Did "need to determine whether any two adjacent text lines are single

spaced, 1.5 spaced, or multiple spaced" not relate what I am trying to

accomplish?

>

> Another poster has recommended a fourier transform, but I think this is

> overkill. A histogram approach will work for any case except many integers

> with little in common with each other. I don't think this is what you face.

>

> >

> > Seems like there should be an analytic solution, but auto-correlation

> > doesn't seem right. Some kind of quantized best-fit?

>

> Why not state the problem to be solved before hypothesizing about a

> solution?
Sure: In practical terms, I have the Y-axis pixel locations of lines of

text on a page (which are approximations) and need to determine whether

any two adjacent text lines are single spaced, 1.5 spaced, or multiple

spaced.

> >

> > Rather than continuing to guess, does anyone know the name of the

> > algorithm for solving this type of problem.

>

> What type of problem is that? You have only discussed one aspect of the data

> set, and you haven't stated a problem to be solved at all.

>
OK. World peace through analysis of existing imaged document

collections.

Documents are imaged, OCR'd, and PDF'd. The PDF is a

given. Now I need to figure out the document structure from an analysis

of the PDF command and data stream.

A big problem, much of it solved. Now I am just tackling a very

specific aspect where I "have the Y-axis pixel [baseline] locations of

lines of text on a page (which are approximations [I.e., contain a noise

component]) and need to determine whether any two adjacent text lines

are single spaced, 1.5 spaced, or multiple spaced."

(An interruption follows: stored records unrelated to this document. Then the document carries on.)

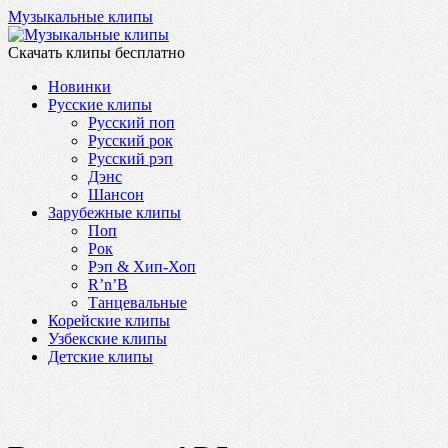
Музыкальные клипы
Скачать клипы бесплатно
Новинки
Русские клипы
Русский поп
Русский рок
Русский рэп
Дэнс
Шансон
Зарубежные клипы
Поп
Рок
Рэп & Хип-Хоп
R’n’B
Танцевальные
Корейские клипы
Узбекские клипы
Детские клипы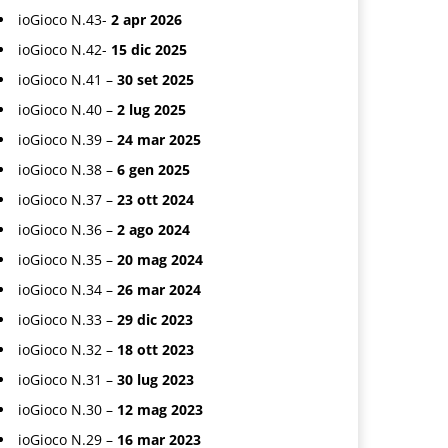
ioGioco N.43-
2 apr 2026
ioGioco N.42-
15 dic 2025
ioGioco N.41 –
30 set 2025
ioGioco N.40 –
2 lug 2025
ioGioco N.39 –
24 mar 2025
ioGioco N.38 –
6 gen 2025
ioGioco N.37 –
23 ott 2024
ioGioco N.36 –
2 ago 2024
ioGioco N.35 –
20 mag 2024
ioGioco N.34 –
26 mar 2024
ioGioco N.33 –
29 dic 2023
ioGioco N.32 –
18 ott 2023
ioGioco N.31 –
30 lug 2023
ioGioco N.30 –
12 mag 2023
ioGioco N.29 –
16 mar 2023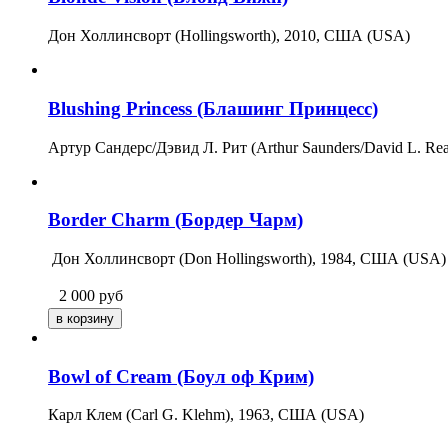
Дон Холлинсворт (Hollingsworth), 2010, США (USA)
Blushing Princess (Блашинг Принцесс)
Артур Сандерс/Дэвид Л. Рит (Arthur Saunders/David L. R
Border Charm (Бордер Чарм)
Дон Холлинсворт (Don Hollingsworth), 1984, США (USA)
2 000
руб
Bowl of Cream (Боул оф Крим)
Карл Клем (Carl G. Klehm), 1963, США (USA)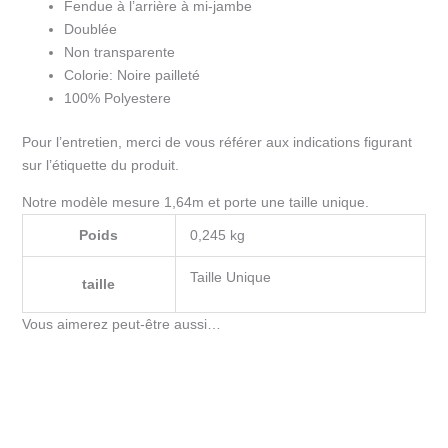
Fendue à l’arrière à mi-jambe
Doublée
Non transparente
Colorie: Noire pailleté
100% Polyestere
Pour l’entretien, merci de vous référer aux indications figurant
sur l’étiquette du produit.
Notre modèle mesure 1,64m et porte une taille unique.
Poids
0,245 kg
Taille Unique
taille
Vous aimerez peut-être aussi…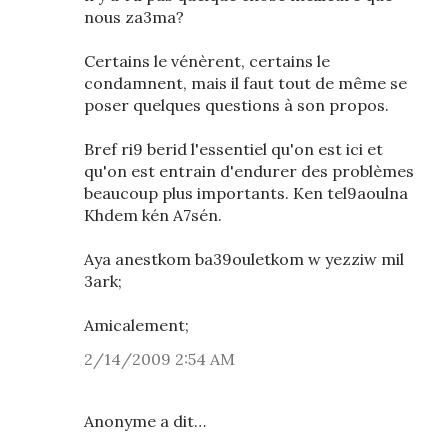
nous za3ma?
Certains le vénèrent, certains le
condamnent, mais il faut tout de même se
poser quelques questions à son propos.
Bref ri9 berid l'essentiel qu'on est ici et
qu'on est entrain d'endurer des problèmes
beaucoup plus importants. Ken tel9aoulna
Khdem kén A7sén.
Aya anestkom ba39ouletkom w yezziw mil
3ark;
Amicalement;
2/14/2009 2:54 AM
Anonyme a dit…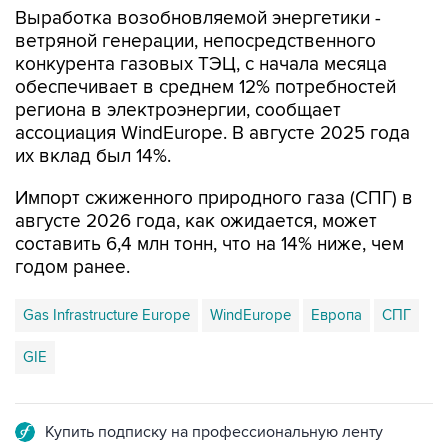
Выработка возобновляемой энергетики -
ветряной генерации, непосредственного
конкурента газовых ТЭЦ, с начала месяца
обеспечивает в среднем 12% потребностей
региона в электроэнергии, сообщает
ассоциация WindEurope. В августе 2025 года
их вклад был 14%.
Импорт сжиженного природного газа (СПГ) в
августе 2026 года, как ожидается, может
составить 6,4 млн тонн, что на 14% ниже, чем
годом ранее.
Gas Infrastructure Europe
WindEurope
Европа
СПГ
GIE
Купить подписку на профессиональную ленту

No doubt in the relm of mathematics (at least I expect) people have

investigated this class of problem and have proposed generalized

algorithms to solve it. Could not guess the name or a functional

description well enough to find it by Google. Thought that the good

folk here at cljp, in their acknowledged wide ranging knowledge of all

things algorithmic, might know a name for this class of problem, or

provide a pointer to suitable algorithms.